1. Bring up the server stack

docker compose -f deploy/compose.yaml up

This starts:

Service Port What
spark-connect 15002 Spark 4.1.2 Connect server (gRPC)
envoy 8081 grpc-web endpoint for the browser client
envoy 8000 JupyterLite static host with COOP/COEP
envoy 9901 Envoy admin

Cold start downloads the spark-connect package on first run (~1 min). Wait for the spark-connect container to report healthy. See deploy/README.md for quick curl checks of the CORS preflight and the isolation headers.

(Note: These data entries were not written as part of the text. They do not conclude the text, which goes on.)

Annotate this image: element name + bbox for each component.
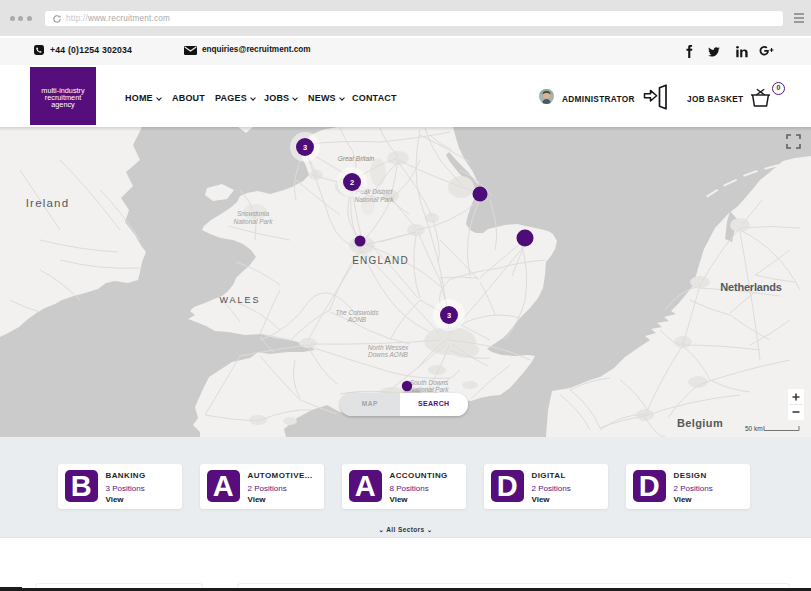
svg-text:Ireland: Ireland: [26, 197, 70, 209]
svg-text:WALES: WALES: [219, 295, 260, 305]
svg-text:Downs AONB: Downs AONB: [368, 351, 409, 358]
svg-text:AONB: AONB: [347, 316, 367, 323]
svg-text:3: 3: [303, 143, 307, 152]
svg-text:Netherlands: Netherlands: [720, 281, 781, 293]
svg-text:Great Britain: Great Britain: [338, 155, 375, 162]
svg-text:National Park: National Park: [233, 218, 273, 225]
svg-text:National Park: National Park: [409, 386, 449, 393]
svg-text:The Cotswolds: The Cotswolds: [336, 309, 380, 316]
svg-text:3: 3: [447, 311, 451, 320]
svg-text:National Park: National Park: [354, 196, 394, 203]
svg-text:ENGLAND: ENGLAND: [352, 255, 409, 266]
svg-text:50 km: 50 km: [745, 425, 763, 432]
svg-text:South Downs: South Downs: [410, 379, 449, 386]
svg-text:North Wessex: North Wessex: [368, 344, 409, 351]
svg-text:2: 2: [350, 178, 354, 187]
svg-text:Snowdonia: Snowdonia: [237, 210, 270, 217]
svg-text:Belgium: Belgium: [677, 417, 723, 429]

2. Point the client at the proxy

import pyspark_connect_web as pcw
pcw.install()

from pyspark.sql import SparkSession
spark = SparkSession.builder.remote("sc://localhost:8081/;transport=grpcweb").getOrCreate()
spark.range(10).filter("id % 2 = 0").toPandas()

In JupyterLite, open http://localhost:8000/ and run the demo notebook. Confirm isolation first:

crossOriginIsolated === true   // must be true; else SharedArrayBuffer is unavailable

3. Generate reference results (ground truth)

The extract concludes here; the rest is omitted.